Friday, Apr. 04, 1969

The Undiplomat

He had been the Japanese ambassador to Iran, Poland and now Argentina, and he had served the Foreign Ministry in Tokyo for 37 impeccable years, but last week 59-year-old Ichiro Kawasaki found himself sacked for that most undiplomatic sin of all--speaking out. Was he guilty of gossiping about the Shah, uncovering the truth behind Polish jokes, or detailing the gaucheness of the gauchos? Not a bit of it. All Kawasaki did was to write a book, Japan Unmasked, about his fellow Japanese.

"The Japanese," he observed, "are perhaps physically the least attractive of all the races of the world with the exception of Pygmies and Hottentots." He lamented the "flat, expressionless faces" of his countrymen, went on to describe their "disproportionately large head, elongated trunk and short, often bowed legs." Japanese tourists, he recalled, often have to pay twice as much as other foreigners for a prostitute's favors in the great cities of the world, and he observed that "Negroes, their pigmentation of skin notwithstanding, are at least taller and straighter than the Japanese and perhaps have a greater sex appeal." All this created waves of giggles among the good-time girls of the Ginza bars, but it was scarcely calculated to win smiles of approval from officials at the Gaimushyo (Foreign Ministry).

After Foreign Minister Kiichi Aichi scanned the book, he erupted. Among other things, Kawasaki had quoted a remark generally attributed to General Charles de Gaulle: just before a formal chat in 1964 with the late Prime Minister Hayato Ikeda, he confided that "today I am going to have a little talk with a transistor-radio salesman." Even more annoying to Aichi was Kawasaki's charge that in Japan "there is clearly an absence of leadership at the top, no realization of what is best in the national interest, a shortage of moral courage and discipline." Political parties got short shrift: they "have hardly made a positive contribution; their existence is largely parasitical." He was harsh on Japan's role in the world. "Postwar Japan is not likely to assume political leadership in Asia, let alone of the world. Racially, ideologically and militarily, the present-day Japan is simply not equal to so grandiose a task." True or not, it was hardly the thing for an ambassador to say.
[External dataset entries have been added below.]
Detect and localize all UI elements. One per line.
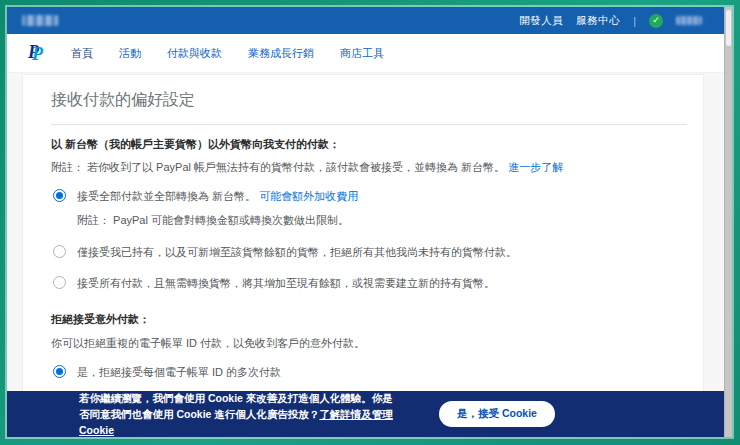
developer-link[interactable]: 開發人員 [519,14,563,28]
block-section-description: 你可以拒絕重複的電子帳單 ID 付款，以免收到客戶的意外付款。 [51,336,691,352]
nav-item-pay-receive[interactable]: 付款與收款 [167,46,222,61]
currency-section-heading: 以 新台幣（我的帳戶主要貨幣）以外貨幣向我支付的付款： [51,137,691,152]
top-bar: 開發人員 服務中心 | ✓ [7,7,732,34]
cookie-banner-text: 若你繼續瀏覽，我們會使用 Cookie 來改善及打造個人化體驗。你是否同意我們也… [79,390,397,437]
title-divider [51,124,687,125]
radio-label: 接受全部付款並全部轉換為 新台幣。 [77,190,259,202]
accept-cookies-button[interactable]: 是，接受 Cookie [439,401,555,427]
currency-section-note: 附註： 若你收到了以 PayPal 帳戶無法持有的貨幣付款，該付款會被接受，並轉… [51,160,691,176]
block-section-heading: 拒絕接受意外付款： [51,312,691,327]
nav-item-growth-marketing[interactable]: 業務成長行銷 [248,46,314,61]
radio-option-no-convert[interactable]: 接受所有付款，且無需轉換貨幣，將其增加至現有餘額，或視需要建立新的持有貨幣。 [53,276,691,291]
help-center-link[interactable]: 服務中心 [576,14,620,28]
main-nav: PP 首頁 活動 付款與收款 業務成長行銷 商店工具 [7,34,732,73]
radio-icon[interactable] [53,276,66,289]
radio-label: 接受所有付款，且無需轉換貨幣，將其增加至現有餘額，或視需要建立新的持有貨幣。 [77,276,495,291]
app-window: 開發人員 服務中心 | ✓ PP 首頁 活動 付款與收款 業務成長行銷 商店工具… [7,7,732,437]
currency-note-text: 附註： 若你收到了以 PayPal 帳戶無法持有的貨幣付款，該付款會被接受，並轉… [51,161,508,173]
vertical-scrollbar[interactable] [724,7,732,437]
settings-card: 接收付款的偏好設定 以 新台幣（我的帳戶主要貨幣）以外貨幣向我支付的付款： 附註… [22,74,704,391]
redacted-username[interactable] [676,16,702,25]
radio-option-convert-all[interactable]: 接受全部付款並全部轉換為 新台幣。 可能會額外加收費用 [53,189,691,204]
conversion-limit-note: 附註： PayPal 可能會對轉換金額或轉換次數做出限制。 [77,213,691,228]
cookie-consent-banner: 若你繼續瀏覽，我們會使用 Cookie 來改善及打造個人化體驗。你是否同意我們也… [7,391,732,437]
main-area: 接收付款的偏好設定 以 新台幣（我的帳戶主要貨幣）以外貨幣向我支付的付款： 附註… [7,73,732,391]
radio-icon[interactable] [53,245,66,258]
scrollbar-thumb[interactable] [726,10,731,46]
nav-item-store-tools[interactable]: 商店工具 [340,46,384,61]
radio-label: 僅接受我已持有，以及可新增至該貨幣餘額的貨幣，拒絕所有其他我尚未持有的貨幣付款。 [77,245,517,260]
verified-badge-icon: ✓ [649,14,663,28]
radio-option-block-duplicates[interactable]: 是，拒絕接受每個電子帳單 ID 的多次付款 [53,365,691,380]
topbar-separator: | [633,15,636,27]
page-title: 接收付款的偏好設定 [51,90,691,111]
nav-item-activity[interactable]: 活動 [119,46,141,61]
extra-fee-link[interactable]: 可能會額外加收費用 [259,190,358,202]
radio-icon[interactable] [53,189,66,202]
radio-option-held-only[interactable]: 僅接受我已持有，以及可新增至該貨幣餘額的貨幣，拒絕所有其他我尚未持有的貨幣付款。 [53,245,691,260]
radio-label: 是，拒絕接受每個電子帳單 ID 的多次付款 [77,365,281,380]
paypal-logo-icon[interactable]: PP [28,43,45,63]
nav-item-home[interactable]: 首頁 [71,46,93,61]
learn-more-link[interactable]: 進一步了解 [508,161,563,173]
redacted-store-logo [22,15,58,26]
radio-icon[interactable] [53,365,66,378]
Why did Kawasaki write the book? "It is an attempt," he told Japanese correspondents, "at helping to enhance understanding about Japanese among foreigners." Kawasaki's sort of understanding, however, was not considered desirable by the Tokyo government. Last week Kawasaki was on his way home to begin his retirement somewhat earlier than usual. Would he live in Tokyo? Probably not, since he also observed in his book that "it is one of the ugliest and most disorderly capitals of the world."